Todos los circunstantes se imaginaban que doña Fidela había sido víctima de la voracidad de las fieras, suponiendo que se hallaba sola en el caserío. De este parecer era también la triste Aldonza, que clamaba al cielo, lamentándose de su desventura. Después de algunos momentos, cuando el Templario logró serenarse algún tanto, procuró infundir a todos su misma opinión acerca de aquella catástrofe, opinión que se reducía a probar que doña Fidela había sido víctima del puñal de Castiglione, al ver éste que aquella se oponía, como no pudo menos de haber sucedido, a que Elvira se marchase con el italiano. Además, casi podía asegurarse, según lo confirmaban varios indicios, y entre otros el que las puertas estaban de par en par, el que hubiesen acudido los lobos atraídos por el olor del cadáver, lo cual era otro indicio de que Fidela había sido asesinada la noche anterior. Hechas estas explicaciones, todos se convencieron de que, por poco que hubiesen tardado, tal vez no hubieran podido encontrar rastro del horrendo crimen que allí se había perpetrado. Y como si todo esto no bastase, el Templario encontró aún otra prueba para confirmarse más y más en su primera opinión. Examinando atentamente a la luz de una tea el cadáver, conocieron que las fieras casi no habían hecho otra cosa que desgarrar los vestidos de la víctima, en cuyo pecho encontraron clara y evidentemente las tres puñaladas que le había dado Castiglione. Entretanto Aldonza permanecía con los puños crispados de ira y el corazón roído de dolor.

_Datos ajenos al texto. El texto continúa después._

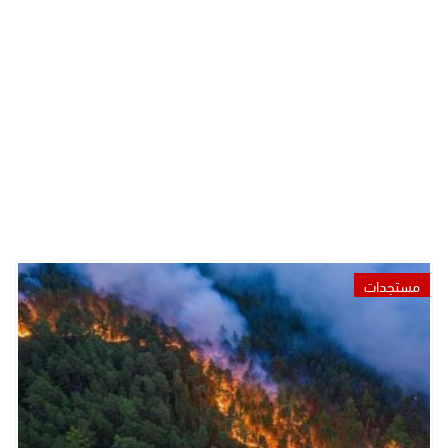
مستجدات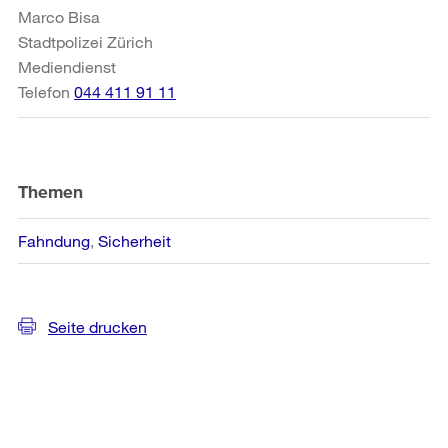
Marco Bisa
Stadtpolizei Zürich
Mediendienst
Telefon
044 411 91 11
Themen
Fahndung
Sicherheit
Seite drucken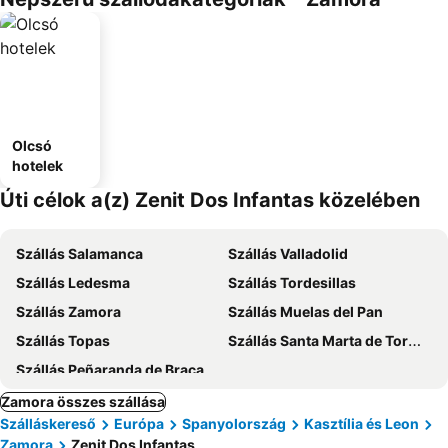
Olcsó
hotelek
Úti célok a(z) Zenit Dos Infantas közelében
Szállás Salamanca
Szállás Valladolid
Szállás Ledesma
Szállás Tordesillas
Szállás Zamora
Szállás Muelas del Pan
Szállás Topas
Szállás Santa Marta de Tormes
Szállás Peñaranda de Bracamonte
Zamora összes szállása
Szálláskereső
Európa
Spanyolország
Kasztília és Leon
Zamora
Zenit Dos Infantas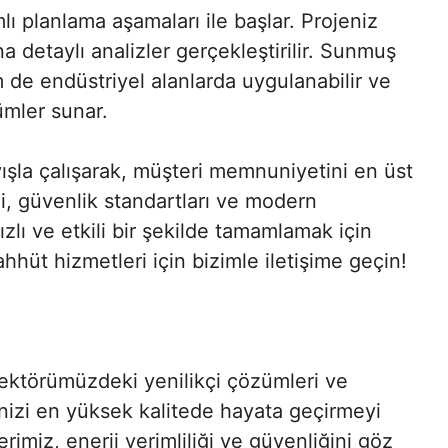
lı planlama aşamaları ile başlar. Projeniz
 detaylı analizler gerçekleştirilir. Sunmuş
de endüstriyel alanlarda uygulanabilir ve
zümler sunar.
şla çalışarak, müşteri memnuniyetini en üst
ği, güvenlik standartları ve modern
hızlı ve etkili bir şekilde tamamlamak için
hhüt hizmetleri için bizimle iletişime geçin!
ektörümüzdeki yenilikçi çözümleri ve
inizi en yüksek kalitede hayata geçirmeyi
imiz, enerji verimliliği ve güvenliğini göz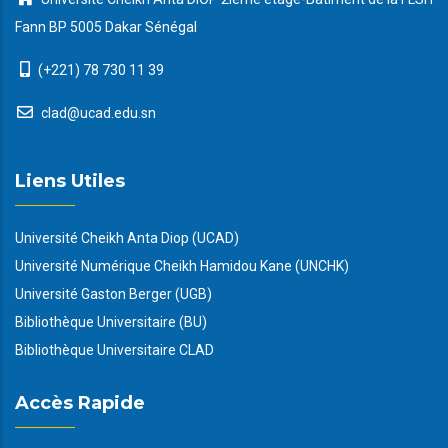
Fann BP 5005 Dakar Sénégal
(+221) 78 730 11 39
clad@ucad.edu.sn
Liens Utiles
Université Cheikh Anta Diop (UCAD)
Université Numérique Cheikh Hamidou Kane (UNCHK)
Université Gaston Berger (UGB)
Bibliothèque Universitaire (BU)
Bibliothèque Universitaire CLAD
Accès Rapide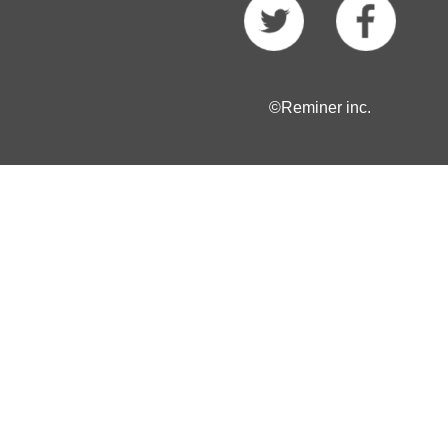
©Reminer inc.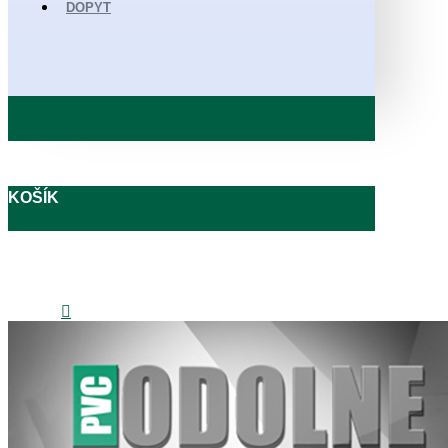
DOPYT
KOŠÍK
0908 727 405
obchod@odolnepodlahy.sk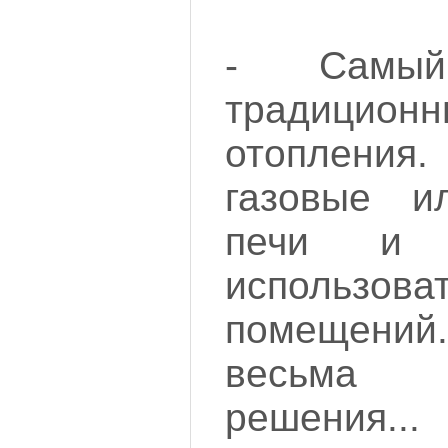
- Самы
традици
отоплени
газовые и
печи и 
использова
помещений
весьма 
решения...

-¡Venganza! -exclamó de pronto-. ¡Venganza!

-Sí, -repitió Garcés-. ¡Tu madre será vengada!

-¡Busquemos a Castiglione! -exclamó el caballero de la Muerte.

-Vamos, vamos, -dijo el fantasma blanco.

Algunos bandidos, por orden de su capitán, envolvieron como mejor se les alcanzó el cadáver de doña Fidela, colocándolo de modo que pudiera ser fácilmente trasportado para darle sagrada sepultura. Al atravesar la galería, el Templario, como exaltado por un súbito recuerdo, exclamó:

-¡Venid!

Todos le siguieron a la estancia del piso bajo, en donde dijimos que se hallaba la cuna que contenía el cadáver de la encantadora niña Matilde. Entonces se presentó a sus ojos un espectáculo horrendo.

-¡Esto es lo que queda de la hija de Elvira y de Castiglione! - exclamó tristemente el Templario, señalando a algunos sangrientos despojos.

¡¡¡El fruto nefando del incesto había sido devorado por las fieras!!!